Knobbler's OSC Diet: From One Message at a Time to Columnar

May 26, 2026

Knobbler turns a tablet into an auto-labeling, multitouch control surface for Ableton Live. A Max for Live device on the Live side talks to the companion app over OSC (Open Sound Control — small messages over UDP). It is a chatty relationship: thirty meter updates a second per visible track, the whole clip grid lighting up as scenes fire, names and colors streaming in as you scroll the session.

I've written before about a different axis of this problem — how emitting strings to Max objects slowly poisons the symbol table. This post is about the shape of the payloads themselves. Over a few years the wire format grew up through five distinct techniques, and the fun part is that each one targets a specific, nameable kind of waste — and each is easy to demonstrate with a real payload and a byte count.

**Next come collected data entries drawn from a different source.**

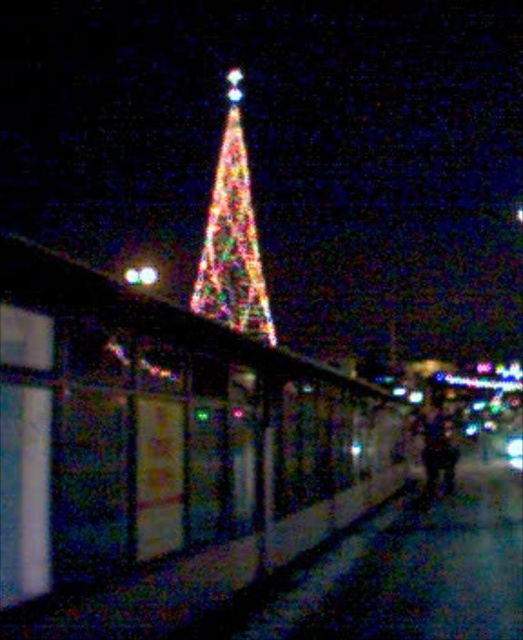 Question: Is iridescent glass christmas tree at center thinner than multicolored fabric at center?

Choices:
 (A) yes
 (B) no

Answer: (B)

Question: Is iridescent glass christmas tree at center in front of multicolored fabric at center?

Choices:
 (A) no
 (B) yes

Answer: (A)

Question: Which of the following is the farthest from the observer?

Choices:
 (A) multicolored fabric at center
 (B) iridescent glass christmas tree at center

Answer: (B)

Question: Observing the image, what is the correct spatial positioning of iridescent glass christmas tree at center in reference to multicolored fabric at center?

Choices:
 (A) above
 (B) below

Answer: (A) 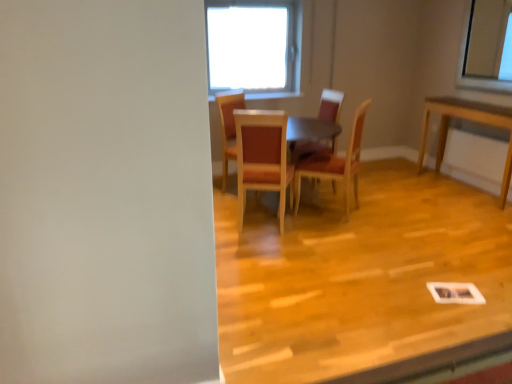 Question: From their relative heights in the image, would you say wooden chair at center, which appears as the third chair when viewed from the left, is taller or shorter than wooden floor at center?

Choices:
 (A) short
 (B) tall

Answer: (B)

Question: Considering the positions of wooden chair at center, which appears as the third chair when viewed from the left, and wooden floor at center in the image, is wooden chair at center, which appears as the third chair when viewed from the left, wider or thinner than wooden floor at center?

Choices:
 (A) thin
 (B) wide

Answer: (A)

Question: Which of these objects is positioned closest to the wooden chair at center, positioned as the second chair in left-to-right order?

Choices:
 (A) wooden chair at center, marked as the first chair in a left-to-right arrangement
 (B) wooden chair at center, the 2th chair positioned from the right
 (C) wooden floor at center
 (D) wooden table at center
 (E) wooden chair at center, the fourth chair when ordered from left to right

Answer: (D)

Question: Which object is the farthest from the wooden chair at center, positioned as the second chair in left-to-right order?

Choices:
 (A) wooden chair at center, the fourth chair when ordered from left to right
 (B) wooden floor at center
 (C) wooden table at center
 (D) wooden chair at center, marked as the first chair in a left-to-right arrangement
 (E) wooden chair at center, the 2th chair positioned from the right

Answer: (E) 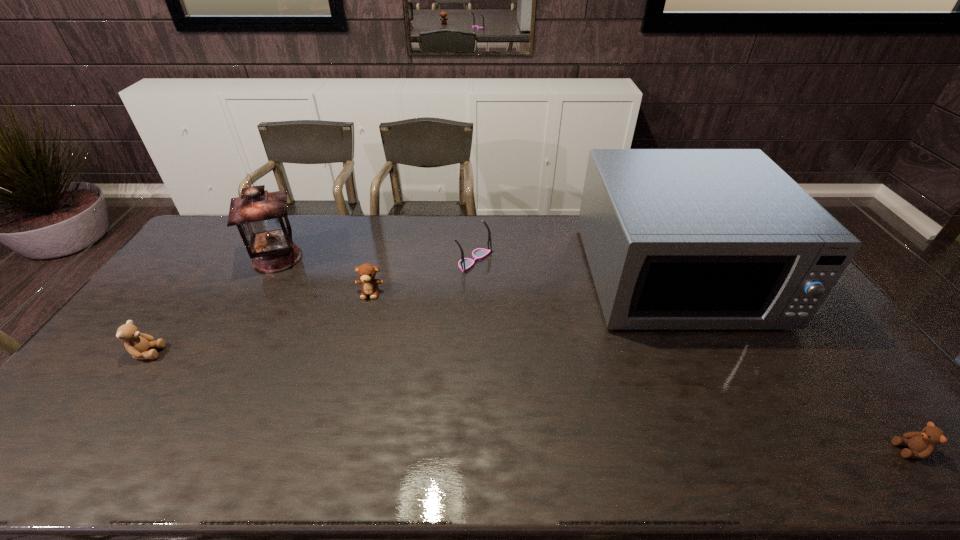 Identify the location of object that is at the near edge. This screenshot has height=540, width=960. (922, 444).

Where is `object that is at the left edge`? The width and height of the screenshot is (960, 540). object that is at the left edge is located at coordinates (138, 344).

I want to click on microwave oven that is positioned at the right edge, so click(675, 238).

The height and width of the screenshot is (540, 960). Identify the location of teddy bear present at the right edge. (922, 444).

At what (x,y) coordinates should I click in order to perform the action: click on object that is positioned at the far right corner. Please return your answer as a coordinate pair (x, y). This screenshot has width=960, height=540. Looking at the image, I should click on (675, 238).

Locate an element on the screen. Image resolution: width=960 pixels, height=540 pixels. object present at the near right corner is located at coordinates [922, 444].

At what (x,y) coordinates should I click in order to perform the action: click on vacant area at the far edge of the desktop. Please return your answer as a coordinate pair (x, y). This screenshot has height=540, width=960. Looking at the image, I should click on (308, 246).

I want to click on vacant space at the near edge of the desktop, so click(246, 443).

In the image, there is a desktop. In order to click on vacant space at the right edge in this screenshot , I will do `click(832, 333)`.

In order to click on free space between the third object from right to left and the fifth object from left to right in this screenshot , I will do `click(575, 268)`. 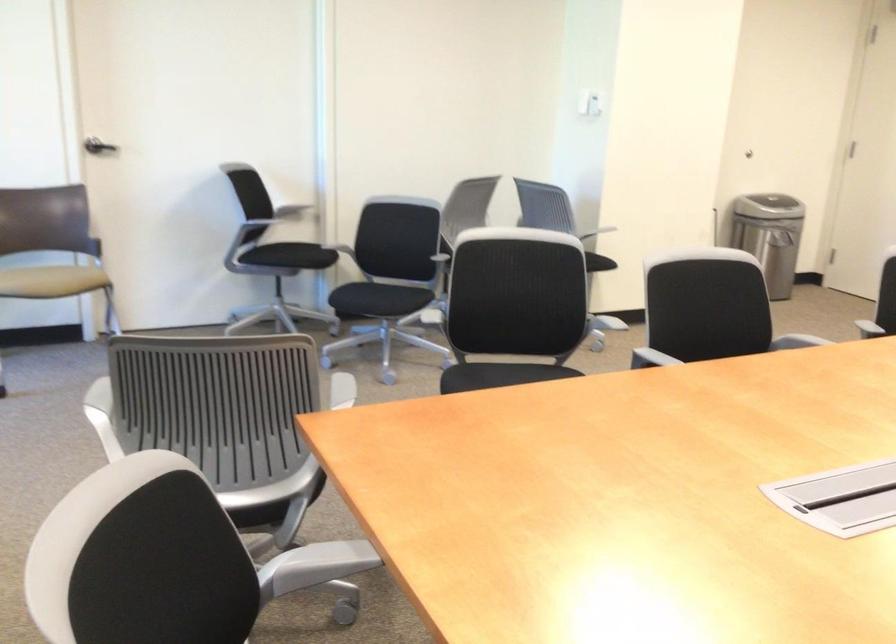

The throughline: feature code never changed. Every module just calls osc(address, value). All five optimizations live in one outbound pipeline that decides how that turns into bytes on the wire.

1. One message at a time

The naive baseline: every value is its own OSC packet.

/val1 0.5/val2 0.32/val3 0.81… (29 more)

When the app connects, the device pushes the state of all 32 mapped-parameter slots. That's 32 separate UDP datagrams, each carrying an address (/val12), a 4-byte float, and OSC's padding overhead — call it ~16–20 bytes of packet to deliver 4 bytes of payload. Thirty-two tiny packets to say "here's the current state."

It works, and for a single knob move it's exactly right. The waste shows up when many values change at once, or when one value changes constantly.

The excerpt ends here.